Cardio exercises are great for the heart and should be a major part of your exercise routine. But cardio exercises won’t tone or add lean muscle mass, which is essential in maintaining optimal health.
Not only is it healthier to add lean muscle mass but it looks healthier than flabby skin. Yes, muscle does weigh more than fat, but it takes the human body almost ten times as much time to gain a pound of muscle as it does to lose a pound of fat.
To put this into perspective, if you lose 50 pounds of fat in the next year, but gain 5 pounds of muscle, you will only have actually lost 45 pounds, but you will look so much better with the added, toned muscle than you would without it.
You can do strength training for weight loss alone and not the cardio exercises and still lose weight, just as you would if you only did the cardio exercises. If you prefer the strength training, or if there is a medical reason that your physician doesn’t want you to do too much cardio exercises, then by all means just do the strength training.

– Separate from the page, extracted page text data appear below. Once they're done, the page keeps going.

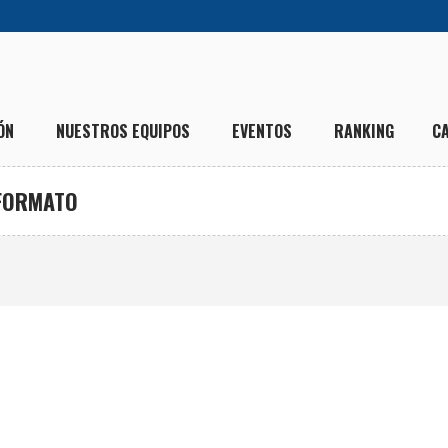
ÓN
NUESTROS EQUIPOS
EVENTOS
RANKING
C
 FORMATO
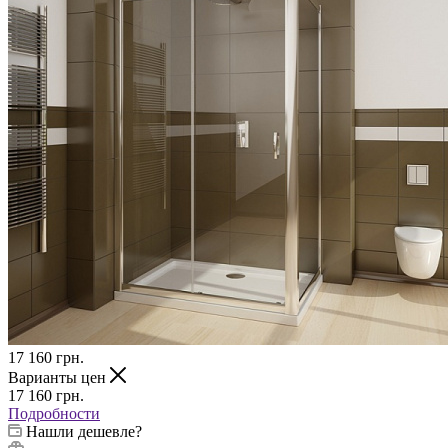
17 160
грн.
Варианты цен
17 160
грн.
Подробности
Нашли дешевле?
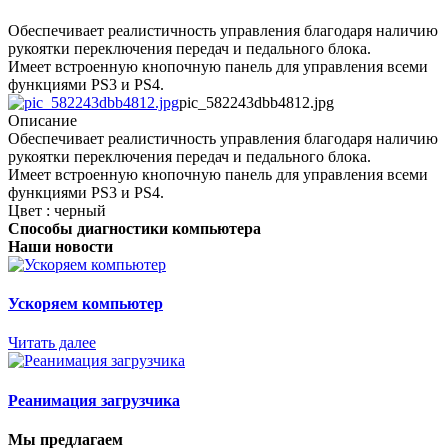
Обеспечивает реалистичность управления благодаря наличию
рукоятки переключения передач и педального блока.
Имеет встроенную кнопочную панель для управления всеми
функциями PS3 и PS4.
pic_582243dbb4812.jpg
Описание
Обеспечивает реалистичность управления благодаря наличию
рукоятки переключения передач и педального блока.
Имеет встроенную кнопочную панель для управления всеми
функциями PS3 и PS4.
Цвет : черный
Способы диагностики компьютера
Наши новости
Ускоряем компьютер
Читать далее
Реанимация загрузчика
Мы предлагаем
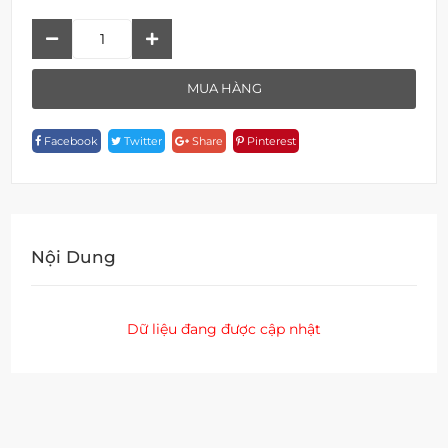
Bồn
Tắm
Yếm
MUA HÀNG
BTJ
31401
Facebook
Twitter
Share
Pinterest
Quantity
Nội Dung
Dữ liệu đang được cập nhật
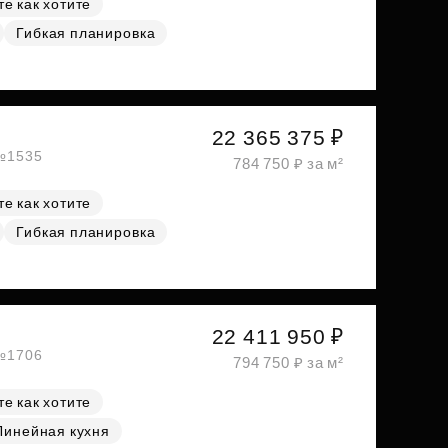
е как хотите
Гибкая планировка
22 365 375 ₽
 №1535
784 750 ₽ за м²
е как хотите
Гибкая планировка
22 411 950 ₽
 №1706
794 750 ₽ за м²
е как хотите
Линейная кухня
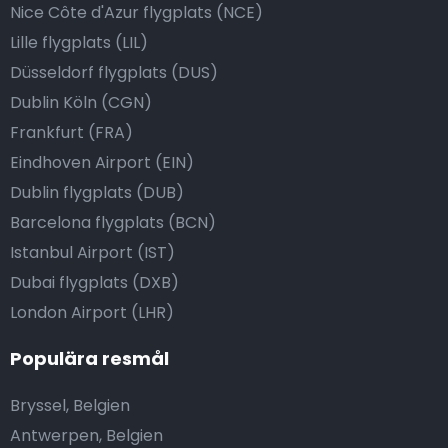
Nice Côte d'Azur flygplats (NCE)
Lille flygplats (LIL)
Düsseldorf flygplats (DUS)
Dublin Köln (CGN)
Frankfurt (FRA)
Eindhoven Airport (EIN)
Dublin flygplats (DUB)
Barcelona flygplats (BCN)
Istanbul Airport (IST)
Dubai flygplats (DXB)
London Airport (LHR)
Populära resmål
Bryssel, Belgien
Antwerpen, Belgien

If you are pressed for time work your muscles first. You can combine them by performing your exercises back to back in a circuit workout and that way your work your muscles and your heart at the same time. It’s much more efficient and produces long lasting results.
Any exercise is certainly better than no exercise at all. Just know that you won’t lose weight as quickly as combining the two, and you probably won’t lose as much weight with strength training alone. As with any exercise program, a balanced diet, plenty of fluids, and a good amount of sleep are essential in achieving the desired results.